Mes clients, un couple de ressortissants albanais, faisaient l'objet d'OQTF sans délai de départ volontaire, assorties d'interdictions de retour d'un an et d'assignations à résidence. Pour justifier le refus de délai, la préfecture du Bas-Rhin invoquait deux précédentes OQTF censées établir un risque de soustraction à l'éloignement.
Le problème : la préfecture s'était trompée de dossier.
L'une des OQTF antérieures avait été annulée par un jugement définitif du tribunal en 2019. L'autre, censée prouver que mes clients s'étaient déjà soustraits à l'éloignement, concernait en réalité d'autres étrangers portant le même nom de famille.
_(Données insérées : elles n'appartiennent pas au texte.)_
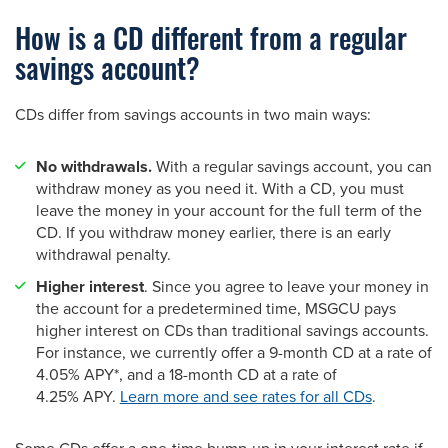
How is a CD different from a regular
savings account?
CDs differ from savings accounts in two main ways:
No withdrawals.
With a regular savings account, you can
withdraw money as you need it. With a CD, you must
leave the money in your account for the full term of the
CD. If you withdraw money earlier, there is an early
withdrawal penalty.
Higher interest
. Since you agree to leave your money in
the account for a predetermined time, MSGCU pays
higher interest on CDs than traditional savings accounts.
For instance, we currently offer a 9-month CD at a rate of
4.05% APY*, and a 18-month CD at a rate of
4.25% APY.
Learn more and see rates for all CDs
.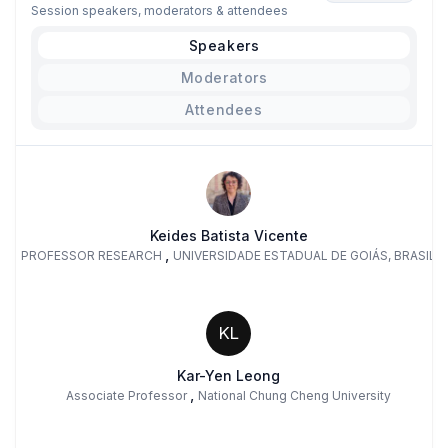
Session speakers, moderators & attendees
Speakers
Moderators
Attendees
Keides Batista Vicente
,
PROFESSOR RESEARCH
UNIVERSIDADE ESTADUAL DE GOIÁS, BRASIL
KL
Kar-Yen Leong
,
Associate Professor
National Chung Cheng University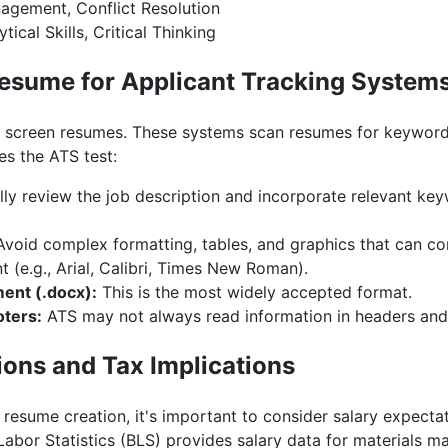
gement, Conflict Resolution
tical Skills, Critical Thinking
esume for Applicant Tracking System
screen resumes. These systems scan resumes for keywords
s the ATS test:
ly review the job description and incorporate relevant ke
void complex formatting, tables, and graphics that can con
t (e.g., Arial, Calibri, Times New Roman).
ent (.docx):
This is the most widely accepted format.
oters:
ATS may not always read information in headers and 
ions and Tax Implications
n resume creation, it's important to consider salary expecta
Labor Statistics (BLS) provides salary data for materials m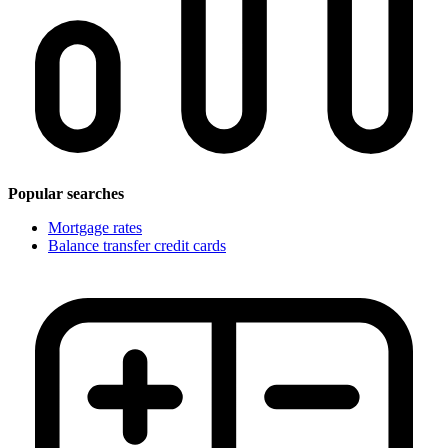
Popular searches
Mortgage rates
Balance transfer credit cards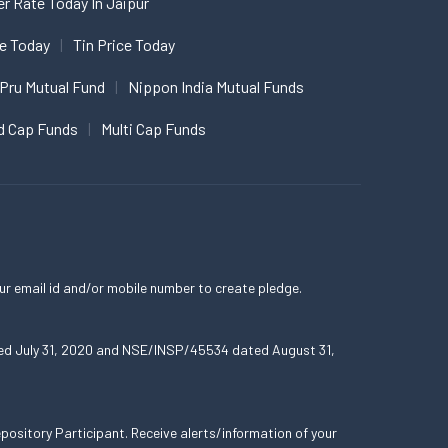
er Rate Today In Jaipur
ce Today
Tin Price Today
 Pru Mutual Fund
Nippon India Mutual Funds
d Cap Funds
Multi Cap Funds
ur email id and/or mobile number to create pledge.
ated July 31, 2020 and NSE/INSP/45534 dated August 31,
ository Participant. Receive alerts/information of your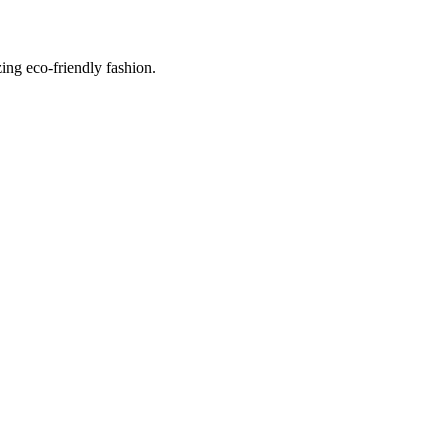
ing eco-friendly fashion.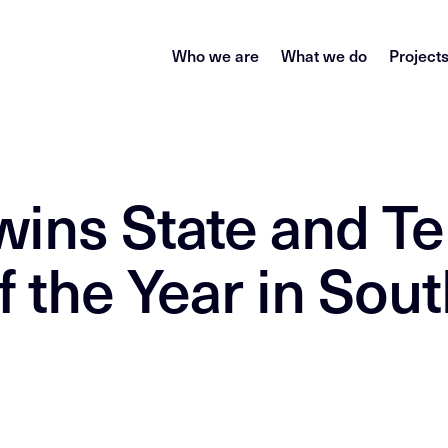
Who we are
What we do
Project
wins State and Te
 the Year in Sout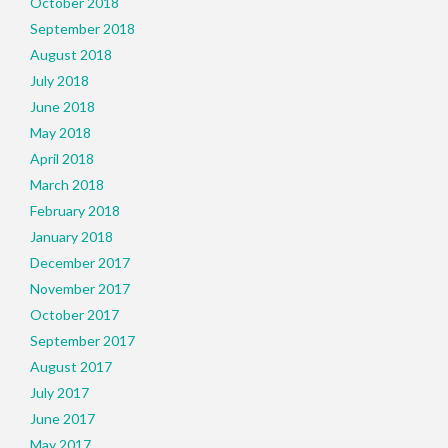
October 2018
September 2018
August 2018
July 2018
June 2018
May 2018
April 2018
March 2018
February 2018
January 2018
December 2017
November 2017
October 2017
September 2017
August 2017
July 2017
June 2017
May 2017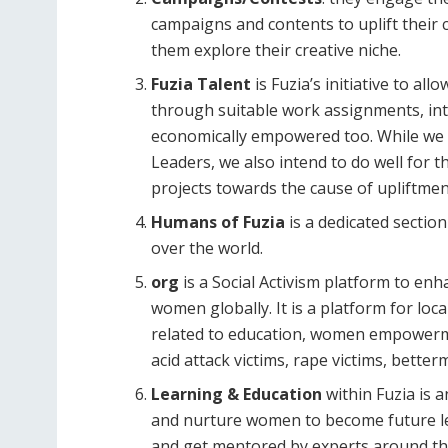
campaigns and contents to uplift their c
them explore their creative niche.
Fuzia Talent
is Fuzia’s initiative to a
through suitable work assignments, in
economically empowered too. While we
Leaders, we also intend to do well for 
projects towards the cause of uplift
Humans of Fuzia
is a dedicated secti
over the world.
org
is a Social Activism platform to en
women globally. It is a platform for l
related to education, women empowerme
acid attack victims, rape victims, bett
Learning & Education
within Fuzia is 
and nurture women to become future le
and get mentored by experts around th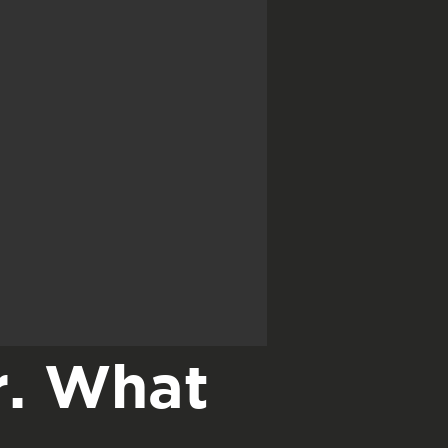
r. What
Le Tribunal a annulé le refus de délai de départ volontaire, les interdictions de retour et les assignations à résidence. Le préfet a été enjoint de réexaminer la situation des requérants dans un délai de deux mois.
Ce qu'il faut retenir si vous faites l'objet d'une OQTF sans délai
Le refus de délai de départ volontaire n'est pas automatique. La préfecture doit établir avec précision les éléments justifiant ce refus. Une erreur factuelle dans le dossier — OQTF annulée, confusion entre des personnes — peut suffire à faire tomber l'ensemble de la mesure. Vérifier le dossier préfectoral est souvent la première étape décisive.